Remove all sessions of an user

alinrj

Hi!
I have a website that login the user to flarum when he connects to this app, but when the password is changed the user needs to be loged out from flarum on all devices. Is there a way that I can disconnect him from all the platforms where he is connected?

clarkwinkelmann

There is a plan to add a session management UI where sessions can be remotely terminated, which could be coupled with a checkbox during password reset, but this is not implemented at this time.

If you need to do this manually, you can delete the user's tokens in the access_tokens table.

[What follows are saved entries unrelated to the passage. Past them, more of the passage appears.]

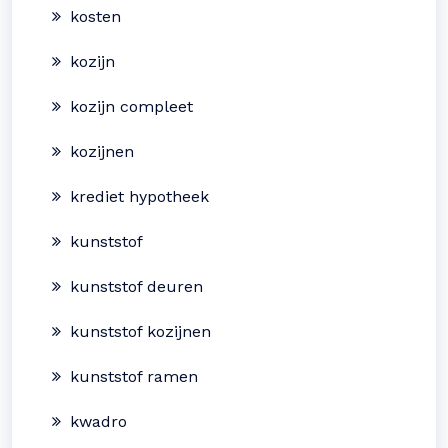
kosten
kozijn
kozijn compleet
kozijnen
krediet hypotheek
kunststof
kunststof deuren
kunststof kozijnen
kunststof ramen
kwadro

Flarum uses disk-based Symfony sessions for temporary data storage which won't be deleted, but each session file is linked with a token in the database. If the token in the database is deleted or expired, the existing session ID will appear as logged out, and the session data will be cleared by the garbage collector later or when the user logs in again.

alinrj

I need to do this automatic, not manually. Is there a way that I can delete the access_tokens of the user with a reuqest or something? Or what method you think is the best for this?

Wadera

You will need to do DB query to get it done. Like @clarkwinkelmann explain - this is still work in progress function, so no API calls as far as I know (correct me if I'm wrong).

clarkwinkelmann

Actually there's one thing I forgot, there is one feature in Flarum where all sessions are cleared, it's the explicit logout.

If you click the logout button, all your active sessions on all devices are terminated.

If the session expires naturally, other sessions are not terminated.

You might be able to manually trigger this with a javascript call to the logout endpoint. The CSRF token needs to be attached to the request for this to require no interaction from the user.

Once we have a proper session management UI, this behavior will probably be changed because it doesn't actually make much sense to always end all sessions if there's a different button available to do exactly that.